O INFERNO - LUGAR INVENTADO PARA OS MAUS --
17/02/2003 -
O que significa a palavra inferno?
Como externo é de fora e interno é de dentro, não é difícil entender que superno
é de cima e inferno é de baixo. Mas, em se tratando de religião, não é tão
simples assim.
"Ou, se o teu pé te fizer
tropeçar, corta-o; melhor é entrares coxo na vida, do que, tendo dois pés, seres
lançado no Vale de Hinon, onde o seu verme não morre, e o fogo não se apaga."
Marcos, 9: 45, 46). Nota: O termo grego "geenan", traduzido nas bíblias para
"inferno", é a versão do hebraico "gei-hinon" = Vale de Hinon. O latim "infernus"
corresponde ao grego "hades" e ao hebraico "sheol" = sepultura.
Há mestres religiosos, no entanto,
que rejeitam o significado simples da palavra “inferno” dizendo que nunca
significa sepultura. Mas há textos bíblicos indiscutíveis, como o seguinte: “Não
descerá meu filho convosco; porquanto o seu irmão é morto, e só ele ficou. Se
lhe suceder algum desastre pelo caminho em que fordes, fareis descer minhas cãs
com tristeza ao Sheol” (Gênesis, 42:38). Para acatar a opinião dos tais
mestres, teríamos que afirmar que Jacó acreditasse que seu filho falecido
estivesse a sofrer no referido lago de fogo eterno e que ele próprio desceria
para lá. A Bíblia contém muitas afirmações absurdas; mas não chegaria a esse
ponto. Assim só podemos crer que o escritor bíblico estivesse referindo-se à
sepultura com a palavra “sheol”. Ademais, os escritos do Velho Testamento não
contém a crença de sofrimento ou gozo após a morte. A exceção é o livro de
Daniel, que contém pelo menos parte escrita nos moldes do que crêem os cristãos
(Veja-se A RESSURREIÇÃO DOS MORTOS).
Pedro, ao pregar que Jesus
ressuscitou no terceiro dia de sua morte, citou o salmo que diz: "Não
deixará a minha alma do inferno, nem permitirá que teu santo veja corrupção."

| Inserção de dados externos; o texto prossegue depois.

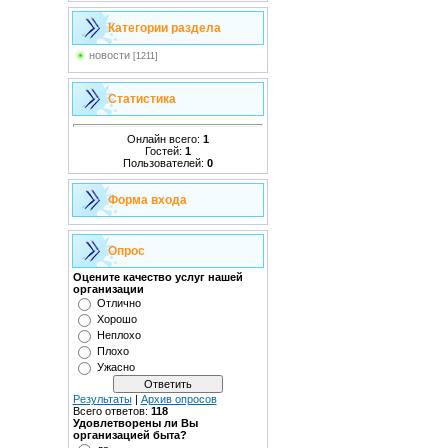
Категории раздела
новости
[1211]
Статистика
Онлайн всего:
1
Гостей:
1
Пользователей:
0
Форма входа
Опрос
Оцените качество услуг нашей
организации
Отлично
Хорошо
Неплохо
Плохо
Ужасно
Результаты
|
Архив опросов
Всего ответов:
118
Удовлетворены ли Вы
организацией быта?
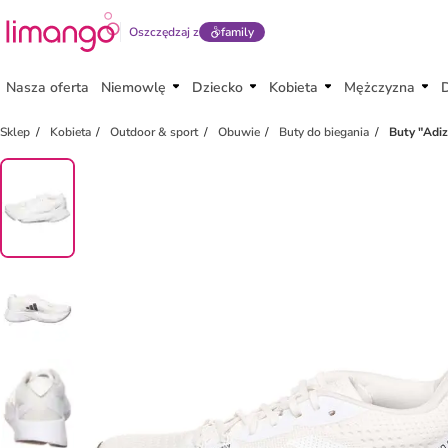
Oszczędzaj z
family
Nasza oferta
Niemowlę
Dziecko
Kobieta
Mężczyzna
Sklep
Kobieta
Outdoor & sport
Obuwie
Buty do biegania
Buty "Adi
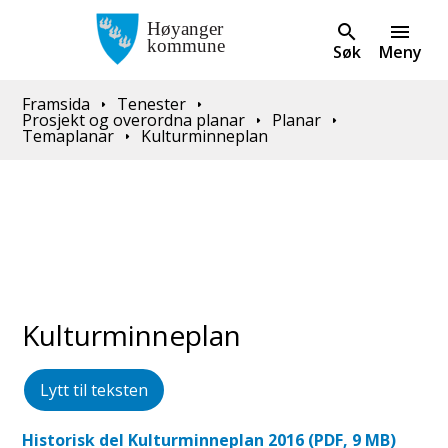
Søk
Meny
Du er her:
Framsida
Tenester
Prosjekt og overordna planar
Planar
Temaplanar
Kulturminneplan
Kulturminneplan
Lytt til teksten
Historisk del Kulturminneplan 2016
(PDF, 9 MB)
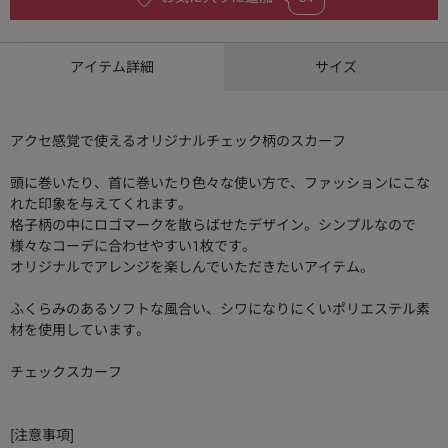
アイテム詳細
サイズ
アクセ感覚で使えるオリジナルチェック柄のスカーフ
頭に巻いたり、首に巻いたり色々な使い方で、ファッションにこな
れた印象を与えてくれます。
格子柄の中にロゴマークを散らばせたデザイン。シンプルなので
様々なコーデに合わせやすい１枚です。
オリジナルでアレンジを楽しんでいただきたいアイテム。
ふくらみのあるソフトな風合い、シワになりにくいポリエステル素
材を使用しています。
チェックスカーフ
[注意事項]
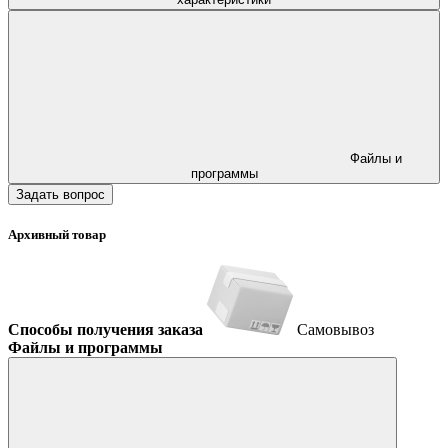
Файлы и
программы
Задать вопрос
Архивный товар
Способы получения заказа
Самовывоз
Файлы и программы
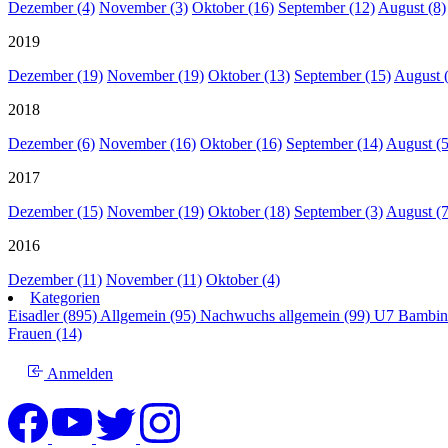
Dezember (4)
November (3)
Oktober (16)
September (12)
August (8)
2019
Dezember (19)
November (19)
Oktober (13)
September (15)
August 
2018
Dezember (6)
November (16)
Oktober (16)
September (14)
August (5
2017
Dezember (15)
November (19)
Oktober (18)
September (3)
August (7
2016
Dezember (11)
November (11)
Oktober (4)
Kategorien
Eisadler (895)
Allgemein (95)
Nachwuchs allgemein (99)
U7 Bambin
Frauen (14)
Anmelden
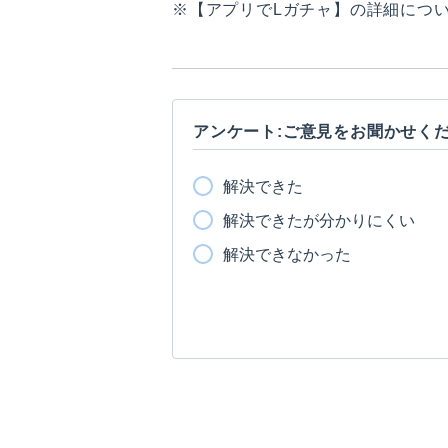
※【アプリでLガチャ】の詳細につ
アンケート:ご意見をお聞かせく
解決できた
解決できたが分かりにくい
解決できなかった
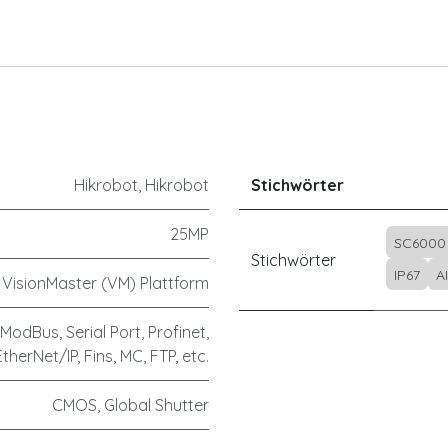
Hikrobot
,
Hikrobot
Stichwörter
25MP
SC6000
Stichwörter
IP67
A
 VisionMaster (VM) Plattform
 ModBus, Serial Port, Profinet,
EtherNet/IP, Fins, MC, FTP, etc.
CMOS, Global Shutter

(Atos, 2: 27). A palavra no salmo (Salmos, 16: 10)era "sheol", no grego (Novo
Testamento) era "hades", correspondente ao latim "infernus", referindo-se
claramente à sepultura, onde o pai não teria deixado apodrecer seu santo filho.
O Vale de Hinon era o local onde
eram lançados os cadáveres dos condenados à morte, assim como carcaças de
animais. Lá tudo era comido pelos vermes ou destruído pelo fogo, que estava
constantemente a arder. Não havia lugar melhor para Jesus ilustrar o destino
dos que não seguissem os seus ensinamentos.
A parábola "Rico e Lázaro", que
apresenta o rico em tormentos e o Lázaro feliz no seio de Abraão, foi um dos
principais textos a sustentar a teoria de que o homem tem uma alma imortal, que
sai do corpo após a morte e vai para o céu ou para o inferno, nome atualmente
dado ao "lago de fogo" em que serão lançados os maus segundo a visão de João no
Apocalipse.
Na Idade Média, explicava-se que as
erupções vulcânicas eram chamas do inferno lançadas pelos demônios.
Há várias versões para a punição
divina dos maus. Para os católicos, os perdidos morrem e suas almas imateriais
vão diretamente para o inferno, padecer infindavelmente; os outros vão para um
outro lugar, denominado "purgatório", onde sofrerão até pagar os pecados, indo a
seguir para o céu. Para vários outros grupos cristãos, a maioria, as almas dos
maus vão diretamente para o inferno ao morrerem, passando a sofrer também o
castigo eterno, e as almas dos agraciados de Deus vão para o céu, para a vida
eterna. Para alguns outros cristãos, inclusive adventistas e testemunhas de
Jeová, essa alma imaterial não existe, mas os mortos ressuscitarão no dia do
julgamento divino, indo os bons para o céu e os maus sendo lançados no lago de
fogo, para serem consumidos, porém não havendo um castigo sem fim, o que não
poderia coincidir com a imagem de um deus justo. Algumas religiões mais
primitivas tem idéia de um lugar de tormento também aproximado do pregado pelos
católicos e protestantes.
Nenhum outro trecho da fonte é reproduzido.